The problem with being an adult human is that we become so conscious of our creakiness and increasingly inflexible bodies, so obsessed with the dangers of having an infarction while shoveling or being speared in the forehead by a forty-pound icicle from the eaves, so hung up on our supposed decorum and dignity, that we stop risking not only true dangers but the possibility of gleefully tipping arse-over-teakettle into a billowing heap of powdery snow. It’s really too bad, because an occasional tumble from the pedestals we prop ourselves on, a momentary reminder of our own foolish frailty, and a smart whack on the overly fixed sense of reality is well worth a little bruising on ego and elbow. It might just teach us a renewed appreciation for the beauties of snow and nature. Why, if one were to be exceedingly incautious in the event, it might even turn out to be fun.
Contagion vs. Compassion
“One bad apple spoils the lot.” That creaky aphorism is based on equally venerable experience. Rot is contagious.
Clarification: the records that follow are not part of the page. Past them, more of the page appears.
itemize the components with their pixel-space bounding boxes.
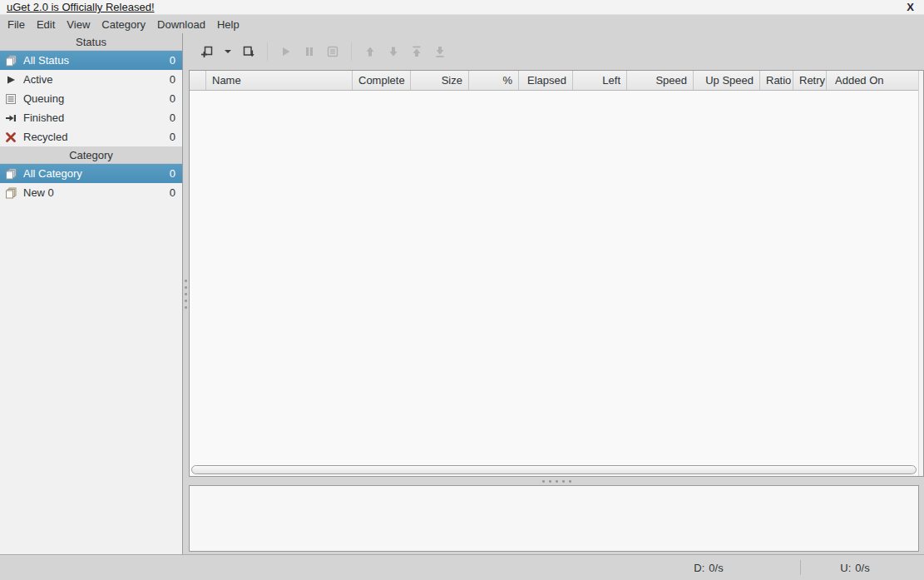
status-section-header: Status <box>0 33 182 51</box>
menu-edit[interactable]: Edit <box>31 17 61 32</box>
menu-help[interactable]: Help <box>211 17 245 32</box>
column-header-state[interactable] <box>190 71 206 90</box>
new-download-menu-button[interactable] <box>219 40 237 63</box>
sidebar-item-label: All Category <box>23 167 170 180</box>
upload-speed-label: U: <box>840 562 851 574</box>
download-table-body <box>190 91 918 464</box>
sidebar-item-finished[interactable]: Finished 0 <box>0 108 182 127</box>
menu-download[interactable]: Download <box>151 17 211 32</box>
sidebar-item-count: 0 <box>170 167 175 180</box>
uget-window: uGet 2.0 is Officially Released! X File … <box>0 0 924 580</box>
summary-panel <box>189 485 919 552</box>
summary-splitter[interactable] <box>189 477 924 485</box>
properties-icon <box>326 45 339 58</box>
chevron-down-icon <box>223 47 233 57</box>
upload-speed-status: U:0/s <box>801 562 909 574</box>
batch-download-icon <box>242 45 255 58</box>
sidebar-item-label: Finished <box>23 112 170 124</box>
sidebar-item-count: 0 <box>170 73 175 86</box>
move-up-button[interactable] <box>358 40 382 63</box>
notification-banner: uGet 2.0 is Officially Released! X <box>0 0 924 15</box>
download-list-main: Name Complete Size % Elapsed Left Speed … <box>190 71 918 476</box>
content-area: Status All Status 0 Active 0 Queuin <box>0 33 924 554</box>
download-speed-status: D:0/s <box>617 562 800 574</box>
move-bottom-button[interactable] <box>428 40 452 63</box>
menu-category[interactable]: Category <box>96 17 151 32</box>
arrow-to-bottom-icon <box>433 45 447 58</box>
play-icon <box>5 74 18 86</box>
arrow-to-top-icon <box>410 45 423 58</box>
stacked-papers-icon <box>5 168 18 180</box>
download-speed-label: D: <box>694 562 704 574</box>
sidebar-item-active[interactable]: Active 0 <box>0 70 182 89</box>
arrow-to-bar-icon <box>5 112 18 124</box>
batch-download-button[interactable] <box>237 40 260 63</box>
properties-button[interactable] <box>321 40 344 63</box>
sidebar-item-queuing[interactable]: Queuing 0 <box>0 89 182 108</box>
upload-speed-value: 0/s <box>855 562 869 574</box>
sidebar-item-label: All Status <box>23 54 170 67</box>
download-list: Name Complete Size % Elapsed Left Speed … <box>189 70 924 477</box>
column-header-complete[interactable]: Complete <box>353 71 411 90</box>
toolbar-separator <box>351 42 352 61</box>
menubar: File Edit View Category Download Help <box>0 15 924 33</box>
play-icon <box>279 45 293 58</box>
column-header-left[interactable]: Left <box>573 71 627 90</box>
start-button[interactable] <box>274 40 298 63</box>
new-download-button[interactable] <box>195 40 219 63</box>
column-header-speed[interactable]: Speed <box>627 71 694 90</box>
menu-view[interactable]: View <box>61 17 96 32</box>
sidebar-item-new-0[interactable]: New 0 0 <box>0 183 182 202</box>
sidebar-item-label: New 0 <box>23 186 170 199</box>
release-announcement-link[interactable]: uGet 2.0 is Officially Released! <box>7 1 907 13</box>
sidebar-item-count: 0 <box>170 92 175 105</box>
sidebar-item-label: Queuing <box>23 92 170 105</box>
column-header-percent[interactable]: % <box>469 71 519 90</box>
sidebar-item-count: 0 <box>170 131 175 143</box>
toolbar <box>189 33 924 70</box>
horizontal-scrollbar[interactable] <box>191 465 917 474</box>
column-header-size[interactable]: Size <box>411 71 469 90</box>
column-header-retry[interactable]: Retry <box>793 71 827 90</box>
banner-close-button[interactable]: X <box>907 1 914 13</box>
main-panel: Name Complete Size % Elapsed Left Speed … <box>189 33 924 554</box>
pause-icon <box>303 45 316 58</box>
sidebar-item-label: Recycled <box>23 131 170 143</box>
category-section-header: Category <box>0 146 182 164</box>
sidebar-splitter[interactable] <box>183 33 189 554</box>
move-top-button[interactable] <box>405 40 428 63</box>
column-header-added-on[interactable]: Added On <box>827 71 918 90</box>
arrow-up-icon <box>363 45 377 58</box>
sidebar-item-count: 0 <box>170 54 175 67</box>
column-header-ratio[interactable]: Ratio <box>760 71 793 90</box>
queue-list-icon <box>5 93 18 105</box>
download-speed-value: 0/s <box>709 562 723 574</box>
column-header-name[interactable]: Name <box>206 71 353 90</box>
move-down-button[interactable] <box>382 40 405 63</box>
sidebar-item-label: Active <box>23 73 170 86</box>
sidebar-item-recycled[interactable]: Recycled 0 <box>0 127 182 146</box>
stacked-papers-icon <box>5 187 18 199</box>
sidebar-item-all-status[interactable]: All Status 0 <box>0 51 182 70</box>
column-header-elapsed[interactable]: Elapsed <box>519 71 573 90</box>
sidebar: Status All Status 0 Active 0 Queuin <box>0 33 183 554</box>
sidebar-item-count: 0 <box>170 112 175 124</box>
sidebar-item-all-category[interactable]: All Category 0 <box>0 164 182 183</box>
download-table-header: Name Complete Size % Elapsed Left Speed … <box>190 71 918 91</box>
red-cross-icon <box>5 131 18 143</box>
new-download-icon <box>200 45 214 58</box>
menu-file[interactable]: File <box>2 17 31 32</box>
pause-button[interactable] <box>298 40 321 63</box>
vertical-scrollbar[interactable] <box>918 71 923 476</box>
stacked-papers-icon <box>5 55 18 67</box>
column-header-up-speed[interactable]: Up Speed <box>694 71 760 90</box>
statusbar: D:0/s U:0/s <box>0 554 924 580</box>
sidebar-item-count: 0 <box>170 186 175 199</box>
arrow-down-icon <box>387 45 400 58</box>
toolbar-separator <box>267 42 268 61</box>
Bad company makes bad behavior seem the norm, and we adjust our own standards ever lower accordingly. One or two disheveled houses bring down the values of the others in the neighborhood, and those, in turn, fall into neglect and decay as their owners lose the courage and determination to resist the incredible pull of entropy. What isn’t growth is death.
What leads otherwise good and sane people to fall apart like that? Doubt; fear; despair. These are the hallmarks of contagion: the plague succeeds in felling us not only through its own virulence but because rather than seek its cure with full courage and determination we flee with it hot pursuit, and when it eventually catches up with us, we topple, curl up in the fetal position, and succumb.
The fall of one member of the world community—like Mr. Duncan, who was felled by Ebola in Texas—is a very real and terrible loss for all. The loss of thousands—those dying in West Africa—is indeed a plague and a thousand-fold grief we all must recognize and bear. The response, though, cannot be equally contagious doubt, fear, and despair. That can only make us choose unconstructive, even destructive, responses like blame, xenophobia, retreat, and the neglect of our fellow citizens of the earth. Then, no matter how many or few have been overtaken by disease and disaster, the contagion will have won.